[Data excerpts]

----

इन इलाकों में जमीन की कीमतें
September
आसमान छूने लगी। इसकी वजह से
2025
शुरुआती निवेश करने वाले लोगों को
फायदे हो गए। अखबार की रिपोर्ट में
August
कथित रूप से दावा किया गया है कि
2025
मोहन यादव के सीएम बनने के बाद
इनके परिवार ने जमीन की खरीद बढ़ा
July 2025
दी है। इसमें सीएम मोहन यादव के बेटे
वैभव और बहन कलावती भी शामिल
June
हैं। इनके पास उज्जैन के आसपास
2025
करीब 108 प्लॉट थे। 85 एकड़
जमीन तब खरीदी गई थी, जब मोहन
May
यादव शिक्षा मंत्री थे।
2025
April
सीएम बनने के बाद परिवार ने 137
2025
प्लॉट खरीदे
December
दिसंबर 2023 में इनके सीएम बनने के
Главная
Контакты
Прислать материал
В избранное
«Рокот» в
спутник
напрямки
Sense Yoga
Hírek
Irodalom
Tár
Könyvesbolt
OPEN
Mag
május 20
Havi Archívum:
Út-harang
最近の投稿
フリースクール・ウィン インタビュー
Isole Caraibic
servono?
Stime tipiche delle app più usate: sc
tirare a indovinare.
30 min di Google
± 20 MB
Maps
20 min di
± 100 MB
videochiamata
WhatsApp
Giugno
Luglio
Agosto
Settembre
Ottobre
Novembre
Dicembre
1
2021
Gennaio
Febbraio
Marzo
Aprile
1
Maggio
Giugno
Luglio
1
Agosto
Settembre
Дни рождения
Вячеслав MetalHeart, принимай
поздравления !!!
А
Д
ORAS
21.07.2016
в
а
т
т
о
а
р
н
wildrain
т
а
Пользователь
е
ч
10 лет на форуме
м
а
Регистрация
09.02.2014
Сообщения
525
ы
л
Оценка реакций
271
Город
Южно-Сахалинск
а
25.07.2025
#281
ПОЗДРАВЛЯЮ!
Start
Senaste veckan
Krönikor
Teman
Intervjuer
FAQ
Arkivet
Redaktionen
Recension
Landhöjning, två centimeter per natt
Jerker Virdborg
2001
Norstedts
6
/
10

----

Keep the wording exact. Give all of the records again.

- [Exercise solution]:
इन इलाकों में जमीन की कीमतें
September
आसमान छूने लगी। इसकी वजह से
2025
शुरुआती निवेश करने वाले लोगों को
फायदे हो गए। अखबार की रिपोर्ट में
August
कथित रूप से दावा किया गया है कि
2025
मोहन यादव के सीएम बनने के बाद
इनके परिवार ने जमीन की खरीद बढ़ा
July 2025
दी है। इसमें सीएम मोहन यादव के बेटे
वैभव और बहन कलावती भी शामिल
June
हैं। इनके पास उज्जैन के आसपास
2025
करीब 108 प्लॉट थे। 85 एकड़
जमीन तब खरीदी गई थी, जब मोहन
May
यादव शिक्षा मंत्री थे।
2025
April
सीएम बनने के बाद परिवार ने 137
2025
प्लॉट खरीदे
December
दिसंबर 2023 में इनके सीएम बनने के
Главная
Контакты
Прислать материал
В избранное
«Рокот» в
спутник
напрямки
Sense Yoga
Hírek
Irodalom
Tár
Könyvesbolt
OPEN
Mag
május 20
Havi Archívum:
Út-harang
最近の投稿
フリースクール・ウィン インタビュー
Isole Caraibic
servono?
Stime tipiche delle app più usate: sc
tirare a indovinare.
30 min di Google
± 20 MB
Maps
20 min di
± 100 MB
videochiamata
WhatsApp
Giugno
Luglio
Agosto
Settembre
Ottobre
Novembre
Dicembre
1
2021
Gennaio
Febbraio
Marzo
Aprile
1
Maggio
Giugno
Luglio
1
Agosto
Settembre
Дни рождения
Вячеслав MetalHeart, принимай
поздравления !!!
А
Д
ORAS
21.07.2016
в
а
т
т
о
а
р
н
wildrain
т
а
Пользователь
е
ч
10 лет на форуме
м
а
Регистрация
09.02.2014
Сообщения
525
ы
л
Оценка реакций
271
Город
Южно-Сахалинск
а
25.07.2025
#281
ПОЗДРАВЛЯЮ!
Start
Senaste veckan
Krönikor
Teman
Intervjuer
FAQ
Arkivet
Redaktionen
Recension
Landhöjning, två centimeter per natt
Jerker Virdborg
2001
Norstedts
6
/
10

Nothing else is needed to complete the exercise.